12/14/2020, 16:53 WIB Last Updated 2020-12-14T09:53:03Z
masukkan script iklan disini

Gubernur Jawa Barat, Ridwan Kamil. /Instagram.com/@westjavagov_.

FOKUS HUKUM
- Zona merah leveling kasus covid 19 di Jabar bertambah menjadi 8 daerah. 


Gubernur Jabar Ridwan Kamil (Kang Emil) yang juga Ketua Komite Kebijakan Penanganan Covid 19 dan Pemulihan Ekonomi Jabar menyampaikan hal itu dalam jumpa pers usai Rapat Koordinasi Komite di Gedung Sate, Senin 14 Desember 2020.
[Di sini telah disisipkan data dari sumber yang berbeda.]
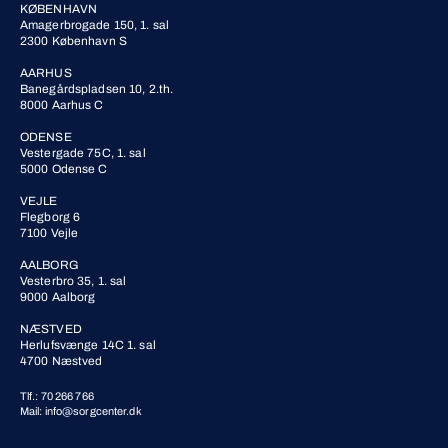
KØBENHAVN
Amagerbrogade 150, 1. sal
2300 København S
AARHUS
Banegårdspladsen 10, 2.th.
8000 Aarhus C
ODENSE
Vestergade 75C, 1. sal
5000 Odense C
VEJLE
Flegborg 6
7100 Vejle
AALBORG
Vesterbro 35, 1. sal
9000 Aalborg
NÆSTVED
Herlufsvænge 14C 1. sal
4700 Næstved
Tlf.: 70 266 766
Mail: info@sorgcenter.dk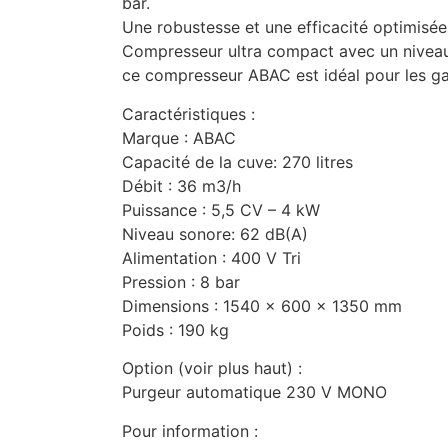
bar.
Une robustesse et une efficacité optimisée
Compresseur ultra compact avec un niveau s
ce compresseur ABAC est idéal pour les gar
Caractéristiques :
Marque : ABAC
Capacité de la cuve: 270 litres
Débit : 36 m3/h
Puissance : 5,5 CV – 4 kW
Niveau sonore: 62 dB(A)
Alimentation : 400 V Tri
Pression : 8 bar
Dimensions : 1540 x 600 x 1350 mm
Poids : 190 kg
Option (voir plus haut) :
Purgeur automatique 230 V MONO
Pour information :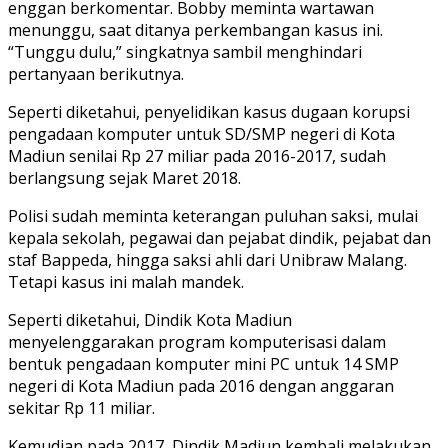
enggan berkomentar. Bobby meminta wartawan
menunggu, saat ditanya perkembangan kasus ini.
“Tunggu dulu,” singkatnya sambil menghindari
pertanyaan berikutnya.
Seperti diketahui, penyelidikan kasus dugaan korupsi
pengadaan komputer untuk SD/SMP negeri di Kota
Madiun senilai Rp 27 miliar pada 2016-2017, sudah
berlangsung sejak Maret 2018.
Polisi sudah meminta keterangan puluhan saksi, mulai
kepala sekolah, pegawai dan pejabat dindik, pejabat dan
staf Bappeda, hingga saksi ahli dari Unibraw Malang.
Tetapi kasus ini malah mandek.
Seperti diketahui, Dindik Kota Madiun
menyelenggarakan program komputerisasi dalam
bentuk pengadaan komputer mini PC untuk 14 SMP
negeri di Kota Madiun pada 2016 dengan anggaran
sekitar Rp 11 miliar.
Kemudian pada 2017, Dindik Madiun kembali melakukan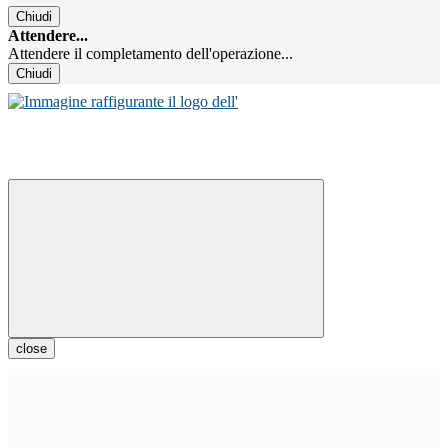
Chiudi
Attendere...
Attendere il completamento dell'operazione...
Chiudi
close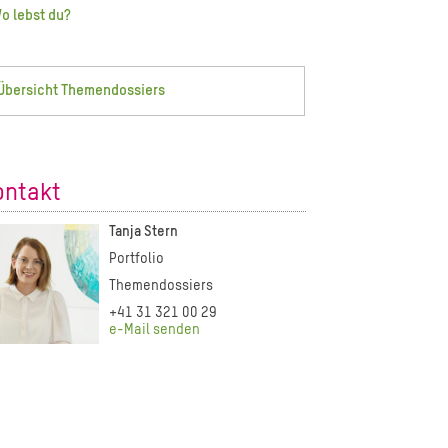
o lebst du?
Übersicht Themendossiers
ontakt
Tanja Stern
Portfolio
Themendossiers
+41 31 321 00 29
e-Mail senden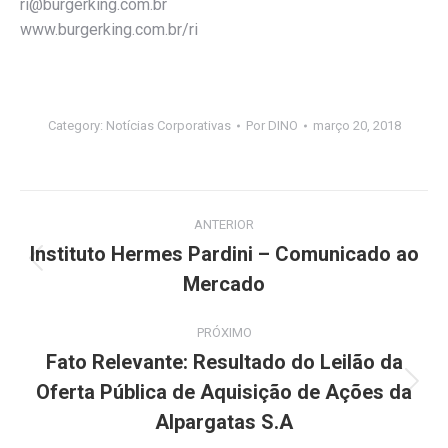
ri@burgerking.com.br
www.burgerking.com.br/ri
Category:
Notícias Corporativas
Por
DINO
março 20, 2018
Navegação
ANTERIOR
de
Instituto Hermes Pardini – Comunicado ao
Post
Mercado
post:
anterior:
PRÓXIMO
Fato Relevante: Resultado do Leilão da
Oferta Pública de Aquisição de Ações da
Próximo
post:
Alpargatas S.A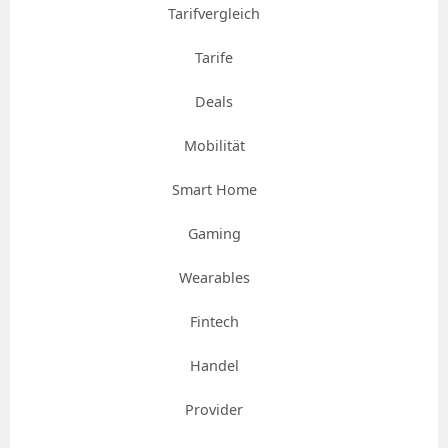
Tarifvergleich
Tarife
Deals
Mobilität
Smart Home
Gaming
Wearables
Fintech
Handel
Provider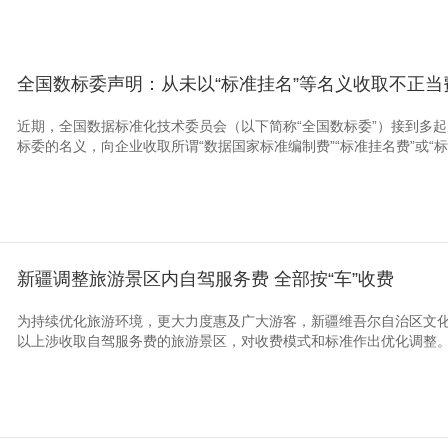
全国数标委声明：从未以“标准挂名”等名义收取不正当
近期，全国数据标准化技术委员会（以下简称“全国数标委”）接到多
标委的名义，向企业收取所谓“数据国家标准编制费”“标准挂名费”或“
新疆调整旅游景区内自驾服务费 全部按“车”收费
为持续优化旅游环境，更大力度惠及广大游客，新疆维吾尔自治区文化
以上涉收取自驾服务费的旅游景区，对收费模式和标准作出优化调整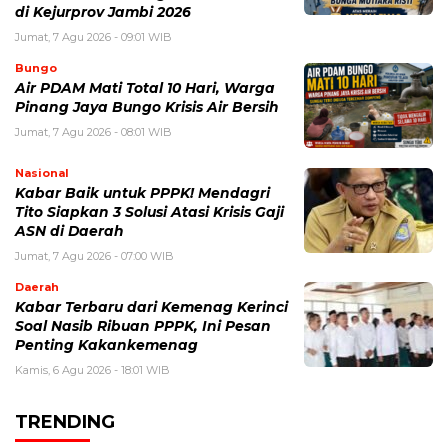
di Kejurprov Jambi 2026
Jumat, 7 Agu 2026 - 09:01 WIB
Bungo
Air PDAM Mati Total 10 Hari, Warga
Pinang Jaya Bungo Krisis Air Bersih
Jumat, 7 Agu 2026 - 08:01 WIB
Nasional
Kabar Baik untuk PPPK! Mendagri
Tito Siapkan 3 Solusi Atasi Krisis Gaji
ASN di Daerah
Jumat, 7 Agu 2026 - 07:00 WIB
Daerah
Kabar Terbaru dari Kemenag Kerinci
Soal Nasib Ribuan PPPK, Ini Pesan
Penting Kakankemenag
Kamis, 6 Agu 2026 - 18:01 WIB
TRENDING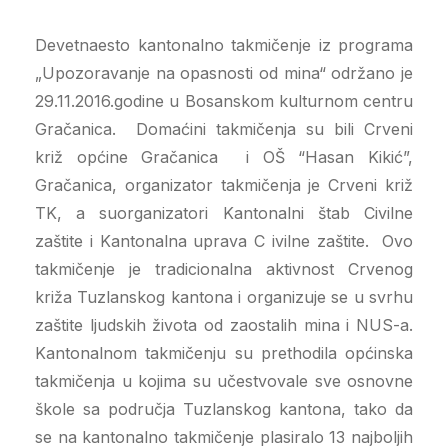
Devetnaesto kantonalno takmičenje iz programa
„Upozoravanje na opasnosti od mina“ održano je
29.11.2016.godine u Bosanskom kulturnom centru
Gračanica. Domaćini takmičenja su bili Crveni
križ općine Gračanica i OŠ “Hasan Kikić”,
Gračanica, organizator takmičenja je Crveni križ
TK, a suorganizatori Kantonalni štab Civilne
zaštite i Kantonalna uprava C ivilne zaštite. Ovo
takmičenje je tradicionalna aktivnost Crvenog
križa Tuzlanskog kantona i organizuje se u svrhu
zaštite ljudskih života od zaostalih mina i NUS-a.
Kantonalnom takmičenju su prethodila općinska
takmičenja u kojima su učestvovale sve osnovne
škole sa područja Tuzlanskog kantona, tako da
se na kantonalno takmičenje plasiralo 13 najboljih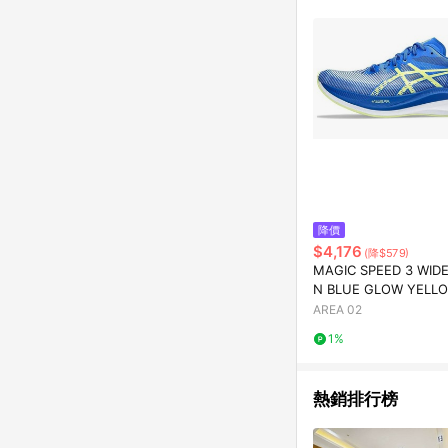
降價
$4,176
(降$579)
MAGIC SPEED 3 WIDE
N BLUE GLOW YELL
AREA 02
1%
熱銷排行榜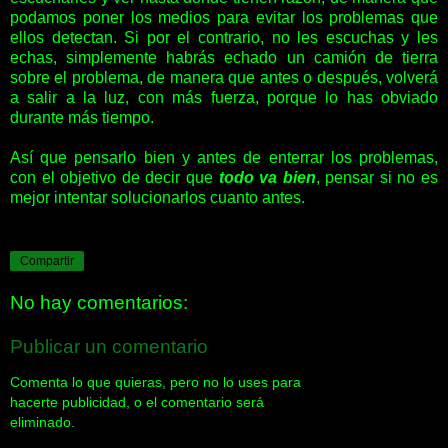
podamos poner los medios para evitar los problemas que
ellos detectan. Si por el contrario, no les escuchas y les
echas, simplemente habrás echado un camión de tierra
sobre el problema, de manera que antes o después, volverá
a salir a la luz, con más fuerza, porque lo has obviado
durante más tiempo.
Así que pensarlo bien y antes de enterrar los problemas,
con el objetivo de decir que
todo va bien
, pensar si no es
mejor intentar solucionarlos cuanto antes.
Compartir
No hay comentarios:
Publicar un comentario
Comenta lo que quieras, pero no lo uses para
hacerte publicidad, o el comentario será
eliminado.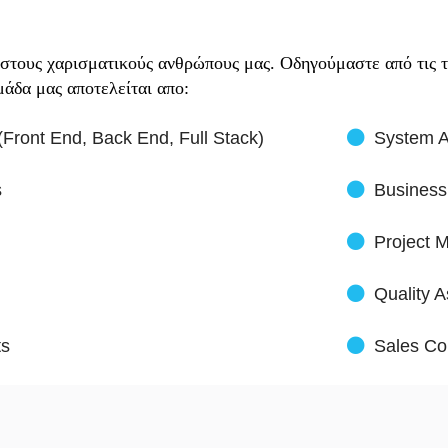
 στους χαρισματικούς ανθρώπους μας. Οδηγούμαστε από τις τ
μάδα μας αποτελείται απο:
(Front End, Back End, Full Stack)
System A
s
Business
Project 
Quality 
ts
Sales Co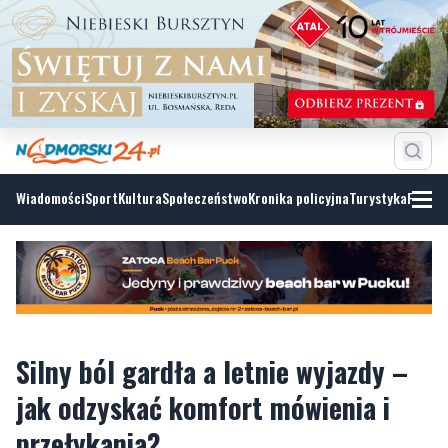
Wiadomości
Sport
Kultura
Społeczeństwo
Kronika policyjna
Turystyka
Fotoga
Silny ból gardła a letnie wyjazdy –
jak odzyskać komfort mówienia i
przełykania?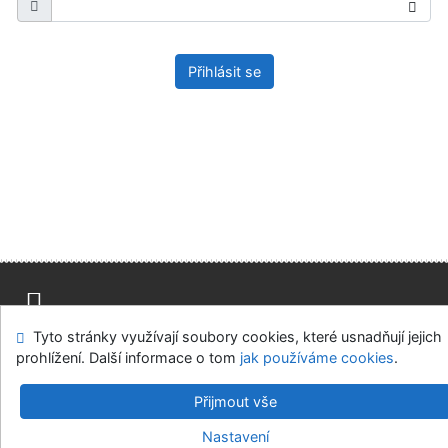
Přihlásit se
Tyto stránky využívají soubory cookies, které usnadňují jejich
Mapa stránek
Přístupnost
Soukromí
prohlížení. Další informace o tom
jak používáme cookies
.
Modul OpenSearch
Napište nám
Nastavení cookies
Přijmout vše
Univerzitní knihovna - Univerzita Hradec Králové
Nastavení
©1993-2026
IPAC
v.4.8.63a
-
Cosmotron Bohemia, s.r.o.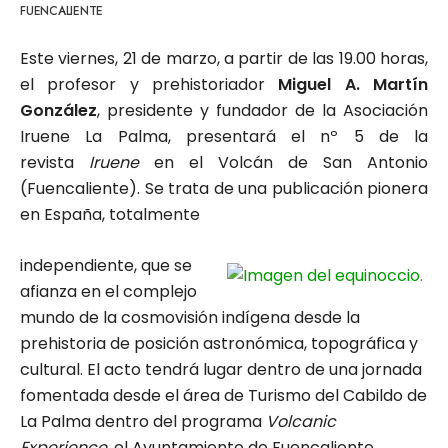
FUENCALIENTE
Este viernes, 21 de marzo, a partir de las 19.00 horas,
el profesor y prehistoriador
Miguel A. Martín
González
, presidente y fundador de la Asociación
Iruene La Palma, presentará el nº 5 de la
revista
Iruene
en el Volcán de San Antonio
(Fuencaliente). Se trata de una publicación pionera
en España, totalmente
independiente, que se
afianza en el complejo
mundo de la cosmovisión indígena desde la
prehistoria de posición astronómica, topográfica y
cultural. El acto tendrá lugar dentro de una jornada
fomentada desde el área de Turismo del Cabildo de
La Palma dentro del programa
Volcanic
Experience
, el Ayuntamiento de Fuencaliente,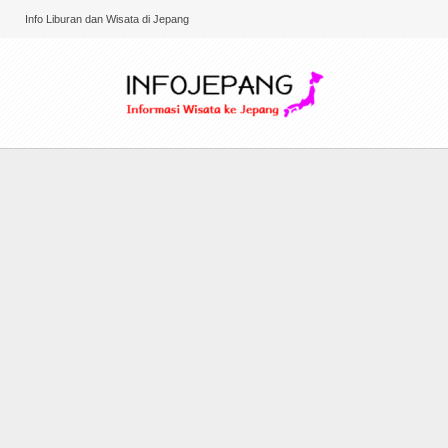
Info Liburan dan Wisata di Jepang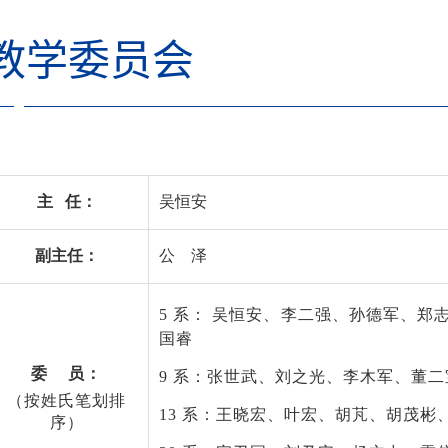
教学委员会
主 任：
吴恒安
副主任：
公 泽
5
系： 吴恒安、李二强、孙德军、郑
国睿
委 员：
9
系：张世武、刘之光、李木军、董二
（按姓氏笔划排
13
系：王晓宏、叶宏、胡芃、胡茂彬
序）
"Zona merah itu adalah Kabupaten Bekasi, Kabupaten Garut, Kabupaten Majalengka, Kabupaten Bandung Barat, Kota Cimahi, Kota Bandung, Kota Depok, Kabupaten Karawang."


"Kabupaten Bekasi malah turun dari zona Kuning" kata Kang Emil.


Oleh karena itu menurut Kang Emil daerah yang berada di zona merah agar terus memperhatikan potensi negatif yang akan terjadi jika tidak diantisipasi. 


Namun berita baiknya angka-angka persentase yang lain cukup baik.


"Angka kesembuhan masih di angka 82 persen, kematian 1.6 persen okupansi RS 75 persen."


"Kita juga sudah menyiapkan 15 gedung untuk isolasi, ditambah ada pernyataan dari Pak Kasad, Pak Andika bahwa Pusdik-Pusdik akan disumbangkan sebulan ke depan untuk ruang isolasi jika diperlukan" papar Kang Emil.


Menyinggung masalah vaksinasi, berdasarkan survey, sebagain besar masyarakat Jawa Barat sudah mengetahui tentang vaksin covid 19. 


"Jadi sekitar 93 persen masyarakat sudah mengetahui tentang vaksinasi, Saya kira ini sosialisasi baik terimakasih rekan media."


"Kemudian dari hasil survey itu yang tidak bersedia divaksin hanya 9 persen, yang belum memutuskan 43,8 persen dan yang sudah yakin ingin divaksin 47,1 persen" jelasnya.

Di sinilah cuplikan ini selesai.